Christ and Pop Culture, Music and Culture, Rock

“All clichés are true. The years really do speed by. Life really is as short as they tell you it is. And there really is a God–so do I buy that one? If all the other clichés are true…” David Bowie

Last week, Jimi Hendrix reigned in the number two spot on the Billboard 200 and this week that position is filled by David Bowie’s new album The Next Day. It is only fitting that one of Bowie’s songs on the new album (“The Stars (Are Out Tonight)”) contains the line,”Stars are never sleeping/ Dead ones and the living,” in light of this surprising takeover of the charts by two classic rockers, one dead and one living. Unlike Hendrix who saw his music as religion, Bowie has explored a pantheon of religious beliefs as he noted in a 2004 Ellen interview: “I was young, fancy free and Tibetan Buddhism appealed to me at that time. I thought, ‘There’s salvation.’ It didn’t really work. Then I went through Nietzsche, Satanism, Christianity… pottery, and ended up singing. It’s been a long road.”
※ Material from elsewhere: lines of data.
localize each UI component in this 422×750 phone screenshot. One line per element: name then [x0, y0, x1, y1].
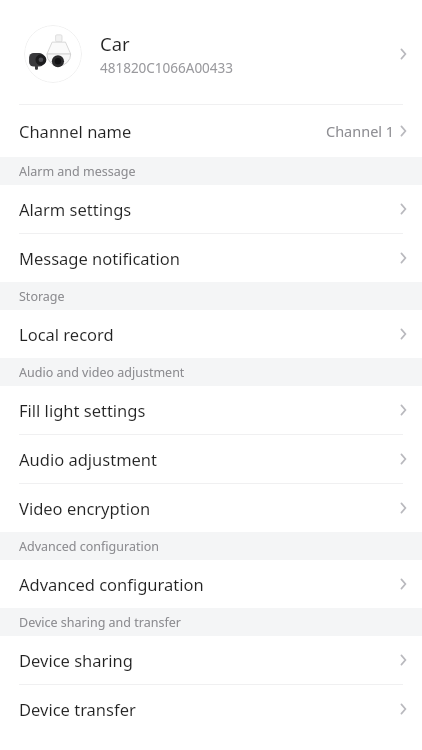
button[interactable]: Message notification — [0, 234, 422, 282]
staticText: Storage — [19, 288, 65, 305]
staticText: Audio and video adjustment — [19, 364, 185, 381]
staticText: Device transfer — [19, 698, 136, 720]
button[interactable]: Local record — [0, 310, 422, 358]
staticText: Device sharing — [19, 649, 133, 671]
button[interactable]: Video encryption — [0, 484, 422, 532]
button[interactable]: Alarm settings — [0, 185, 422, 233]
staticText: Local record — [19, 323, 114, 345]
staticText: 481820C1066A00433 — [100, 59, 233, 77]
staticText: Fill light settings — [19, 399, 146, 421]
staticText: Alarm and message — [19, 163, 136, 180]
button[interactable]: Audio adjustment — [0, 435, 422, 483]
button[interactable]: Device sharing — [0, 636, 422, 684]
staticText: Advanced configuration — [19, 573, 204, 595]
staticText: Channel name — [19, 120, 132, 142]
button[interactable]: Advanced configuration — [0, 560, 422, 608]
staticText: Advanced configuration — [19, 538, 159, 555]
button[interactable]: Device transfer — [0, 685, 422, 733]
staticText: Channel 1 — [326, 121, 395, 141]
staticText: Video encryption — [19, 497, 151, 519]
staticText: Car — [100, 31, 130, 56]
button[interactable]: Channel name — [0, 105, 422, 157]
button[interactable]: Fill light settings — [0, 386, 422, 434]
button[interactable]: Car — [0, 4, 422, 104]
staticText: Audio adjustment — [19, 448, 158, 470]
staticText: Device sharing and transfer — [19, 614, 181, 631]
staticText: Message notification — [19, 247, 180, 269]
staticText: Alarm settings — [19, 198, 132, 220]
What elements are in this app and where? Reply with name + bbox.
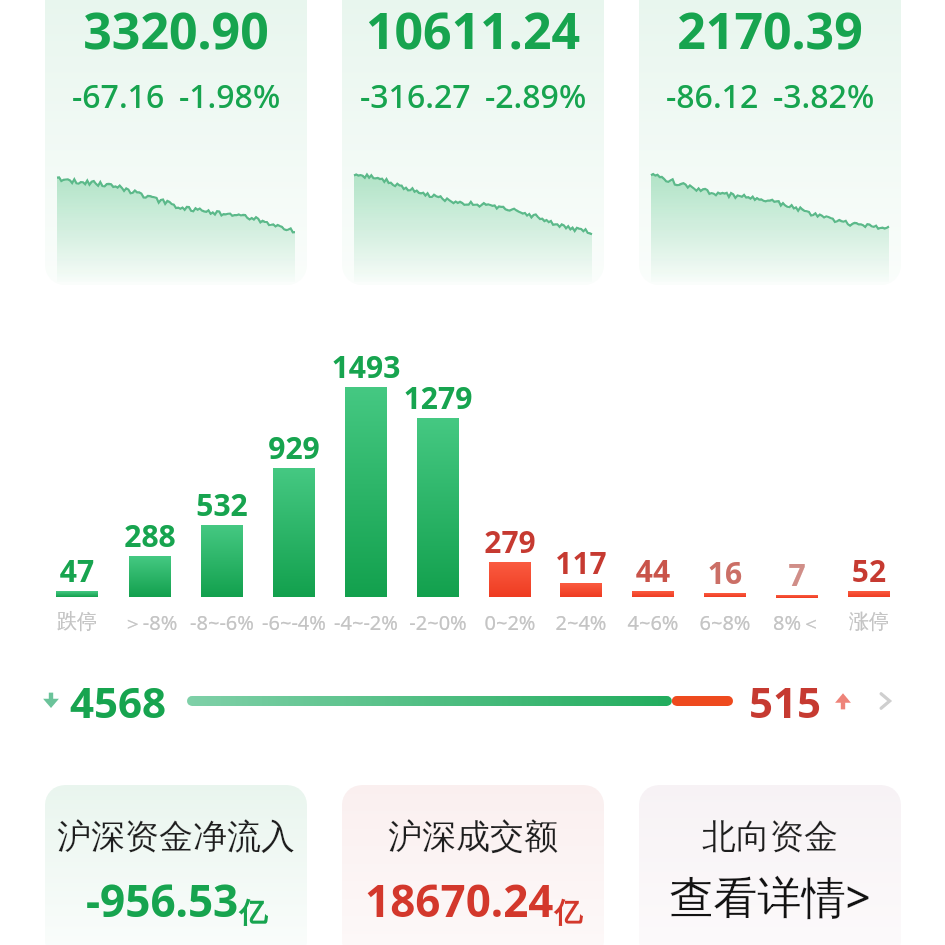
button[interactable]: 沪深成交额 (342, 785, 604, 945)
staticText: 47 (17, 550, 137, 591)
button[interactable]: 北向资金 (639, 785, 901, 945)
staticText: 4~6% (593, 609, 713, 636)
other: Declining (40, 690, 62, 712)
staticText: 532 (162, 484, 282, 525)
staticText: -86.12 (666, 74, 759, 118)
staticText: 279 (450, 521, 570, 562)
staticText: 52 (809, 550, 929, 591)
staticText: 6~8% (665, 609, 785, 636)
staticText: ＞-8% (90, 609, 210, 636)
staticText: 亿 (554, 895, 582, 930)
staticText: 跌停 (17, 609, 137, 634)
staticText: 288 (90, 515, 210, 556)
staticText: -956.53 (86, 870, 239, 930)
staticText: -3.82% (773, 74, 875, 118)
staticText: 3320.90 (45, 0, 307, 64)
staticText: 8%＜ (737, 609, 857, 636)
staticText: 4568 (70, 673, 167, 730)
staticText: -316.27 (360, 74, 471, 118)
staticText: 查看详情> (639, 866, 901, 926)
staticText: 10611.24 (342, 0, 604, 64)
staticText: 2~4% (521, 609, 641, 636)
staticText: 7 (737, 554, 857, 595)
button[interactable]: 10611.24 (342, 0, 604, 285)
staticText: -1.98% (179, 74, 281, 118)
staticText: 117 (521, 542, 641, 583)
button[interactable]: Declining (40, 672, 905, 730)
staticText: 1279 (378, 377, 498, 418)
other: Advancing (832, 690, 854, 712)
staticText: 929 (234, 427, 354, 468)
staticText: 18670.24 (365, 870, 554, 930)
staticText: 44 (593, 550, 713, 591)
staticText: -6~-4% (234, 609, 354, 636)
staticText: 北向资金 (639, 815, 901, 858)
staticText: -2~0% (378, 609, 498, 636)
button[interactable]: 2170.39 (639, 0, 901, 285)
staticText: 2170.39 (639, 0, 901, 64)
staticText: 16 (665, 552, 785, 593)
staticText: 亿 (239, 895, 267, 930)
staticText: 515 (749, 673, 822, 730)
staticText: 沪深成交额 (342, 815, 604, 858)
button[interactable]: 沪深资金净流入 (45, 785, 307, 945)
staticText: 沪深资金净流入 (45, 815, 307, 858)
staticText: -67.16 (72, 74, 165, 118)
staticText: 涨停 (809, 609, 929, 634)
other: More details (872, 688, 898, 714)
staticText: 1493 (306, 346, 426, 387)
staticText: -4~-2% (306, 609, 426, 636)
staticText: 0~2% (450, 609, 570, 636)
staticText: -2.89% (485, 74, 587, 118)
button[interactable]: 3320.90 (45, 0, 307, 285)
staticText: -8~-6% (162, 609, 282, 636)
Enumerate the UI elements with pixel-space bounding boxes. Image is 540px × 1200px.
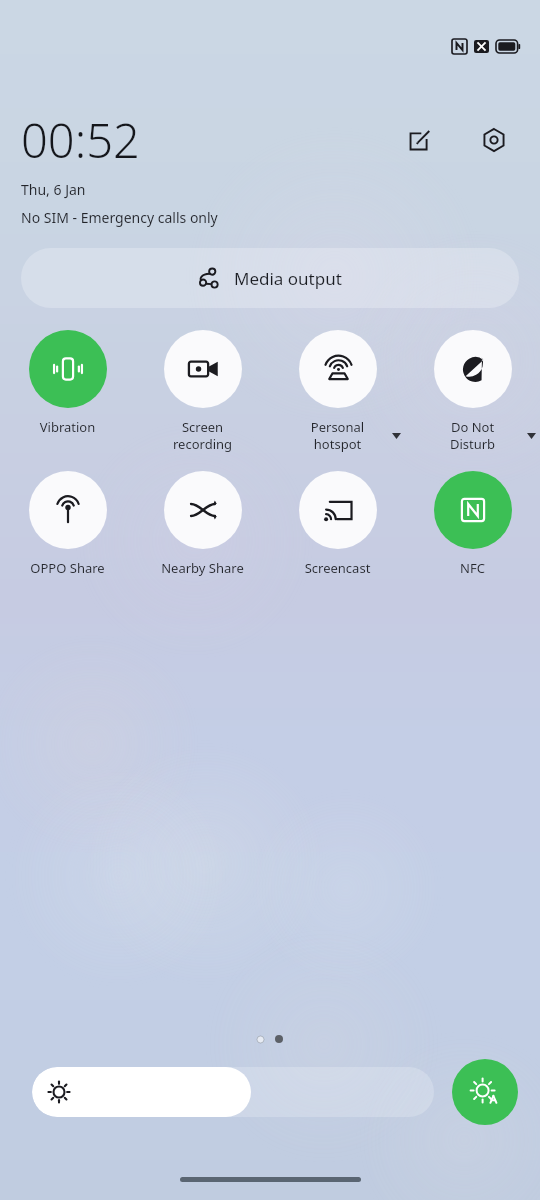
button[interactable]: Vibration (0, 330, 135, 436)
staticText: Screen recording (137, 418, 268, 453)
staticText: Screencast (272, 559, 403, 577)
staticText: Vibration (2, 418, 133, 436)
button[interactable]: Media output (21, 248, 519, 308)
staticText: Media output (234, 267, 342, 290)
button[interactable]: Nearby Share (135, 471, 270, 577)
button[interactable]: Do Not Disturb (405, 330, 540, 453)
button[interactable]: Screen recording (135, 330, 270, 453)
button[interactable]: Personal hotspot (270, 330, 405, 453)
staticText: No SIM - Emergency calls only (21, 208, 218, 227)
staticText: OPPO Share (2, 559, 133, 577)
staticText: Personal hotspot (272, 418, 403, 453)
button[interactable]: Auto brightness (452, 1059, 518, 1125)
button[interactable]: Settings (472, 118, 516, 162)
staticText: Do Not Disturb (407, 418, 538, 453)
staticText: Thu, 6 Jan (21, 180, 86, 199)
staticText: Nearby Share (137, 559, 268, 577)
staticText: NFC (407, 559, 538, 577)
button[interactable]: Screencast (270, 471, 405, 577)
staticText: 00:52 (21, 108, 140, 172)
button[interactable]: NFC (405, 471, 540, 577)
button[interactable]: Edit tiles (398, 118, 442, 162)
button[interactable]: OPPO Share (0, 471, 135, 577)
button[interactable]: Brightness (32, 1067, 434, 1117)
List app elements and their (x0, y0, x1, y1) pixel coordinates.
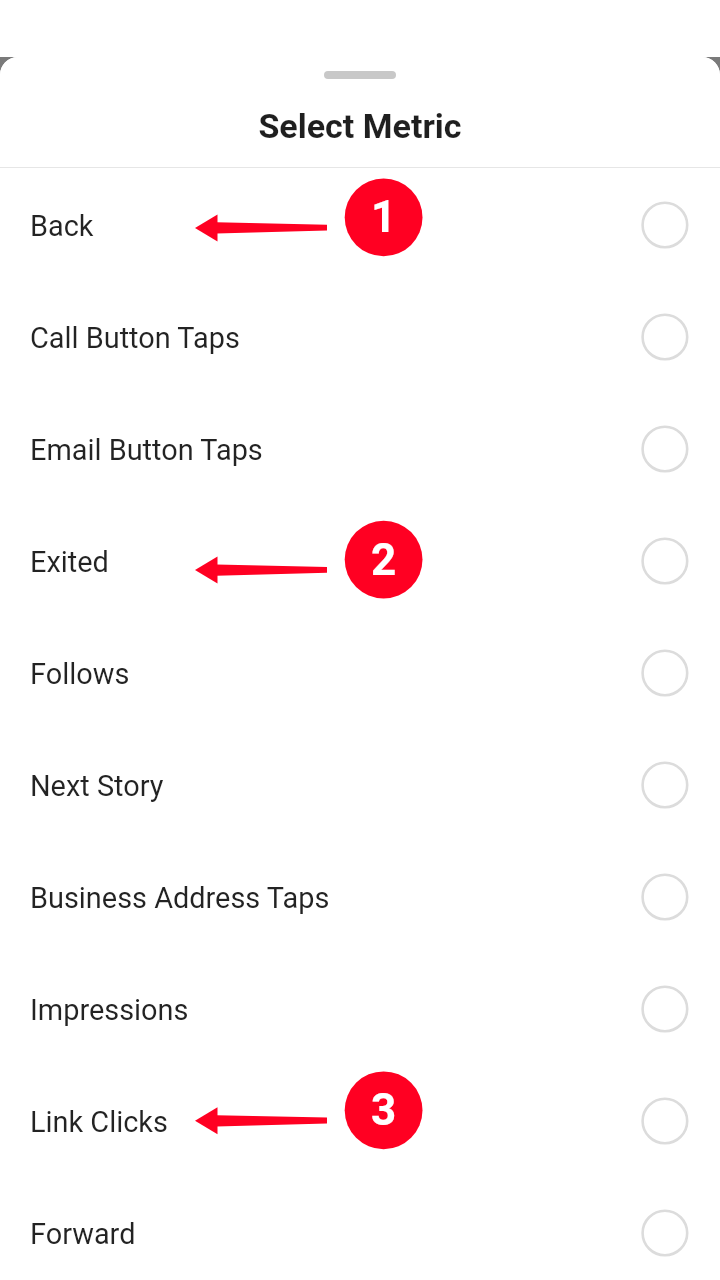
staticText: Exited (30, 545, 109, 579)
other: Select Follows (640, 648, 688, 696)
button[interactable]: Link Clicks (0, 1064, 720, 1176)
staticText: Back (30, 209, 94, 243)
other: Select Call Button Taps (640, 312, 688, 360)
button[interactable]: Exited (0, 504, 720, 616)
staticText: 3 (371, 1084, 397, 1136)
other: Select Forward (640, 1208, 688, 1256)
staticText: Next Story (30, 769, 164, 803)
other: Select Back (640, 200, 688, 248)
other: Select Email Button Taps (640, 424, 688, 472)
button[interactable]: Follows (0, 616, 720, 728)
other: Select Exited (640, 536, 688, 584)
staticText: Email Button Taps (30, 433, 263, 467)
other: Select Link Clicks (640, 1096, 688, 1144)
button[interactable]: Call Button Taps (0, 280, 720, 392)
button[interactable]: Forward (0, 1176, 720, 1280)
staticText: Select Metric (258, 106, 462, 146)
staticText: 2 (371, 534, 397, 586)
staticText: Follows (30, 657, 130, 691)
staticText: 1 (371, 191, 397, 243)
button[interactable]: Next Story (0, 728, 720, 840)
other: Select Next Story (640, 760, 688, 808)
staticText: Business Address Taps (30, 881, 330, 915)
staticText: Call Button Taps (30, 321, 240, 355)
button[interactable]: Back (0, 168, 720, 280)
button[interactable]: Email Button Taps (0, 392, 720, 504)
button[interactable]: Impressions (0, 952, 720, 1064)
staticText: Impressions (30, 993, 189, 1027)
staticText: Link Clicks (30, 1105, 168, 1139)
other: Select Business Address Taps (640, 872, 688, 920)
other: Select Impressions (640, 984, 688, 1032)
button[interactable]: Business Address Taps (0, 840, 720, 952)
staticText: Forward (30, 1217, 136, 1251)
button[interactable]: Drag handle (324, 71, 396, 79)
In his darkest cocaine fueled days he turned towards Christianity and wrote “Station to Station” as his contemplation of the stations of the cross. In a February 1997 Q Magazineinterview Bowie stated, “The ‘Station to Station’ track itself is very much concerned with the stations of the cross… I’ve never read a review that really sussed it. It’s an extremely dark album. Miserable time to live through, I must say.”